Statistical Methods for the Social Sciences
Leonard Wainstein
PhD, 2021
Hazlett, Chad J
This dissertation is a collection of three articles on three distinct topics in statistical methodology, but that share a relevance to social science research. The first article (Chapter 1) introduces Targeted Function Balancing (TFB), a covariate balancing framework for estimating the causal effect of a binary treatment on an outcome. TFB first regresses the outcome on observed covariates, and then selects weights that balance functions (of the covariates) that are probabilistically near the resulting regression function. This yields balance in the predicted values of the regression function and the covariates, with the regression function's estimated variance determining how much balance in the covariates is sufficient. The second article (Chapter 2) introduces tools for assessing the sensitivity, to unobserved confounding, of two weighted estimators of the causal effect of a treatment on an outcome: (a) a weighted difference in means and (b) a weighted regression of the outcome on the treatment and observed covariates. The article argues that these tools are more intuitive than existing sensitivity tools involving weights. They also refrain from distributional assumptions on the observed data or unobserved confounding, apply with very general weights (e.g., propensity score, matching, or covariate mean balancing), and can address bias from misspecification in the observed data.
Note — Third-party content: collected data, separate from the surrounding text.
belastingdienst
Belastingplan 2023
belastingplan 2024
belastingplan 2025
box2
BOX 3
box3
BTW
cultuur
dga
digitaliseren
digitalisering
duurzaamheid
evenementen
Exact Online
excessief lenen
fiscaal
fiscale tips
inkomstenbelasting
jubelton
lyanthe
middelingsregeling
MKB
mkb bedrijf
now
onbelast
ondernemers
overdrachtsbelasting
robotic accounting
The third article (Chapter 3) is a pedagogical piece for working with grouped data, and deciding between “fixed effects'' models (FE) with specialized (e.g., cluster-robust) standard errors, or “multilevel models” (MLMs) employing “random effects''. This article reviews the claims given in published works regarding this choice, then clarifies how these approaches work and compare by showing that: (i) random effects in MLMs are simply “regularized'' fixed effects; (ii) unmodified MLMs are consequently susceptible to bias, but there is a longstanding remedy; and (iii) “default” MLM standard errors rely on narrow assumptions that can lead to undercoverage in many settings. The article describes how to debias MLM's coefficient estimates, and how to more flexibly estimate their standard errors. After adjusting an MLM accordingly, the point estimate and standard error for the target coefficient are exactly equal to those of the analogous FE model with cluster-robust standard errors.
2021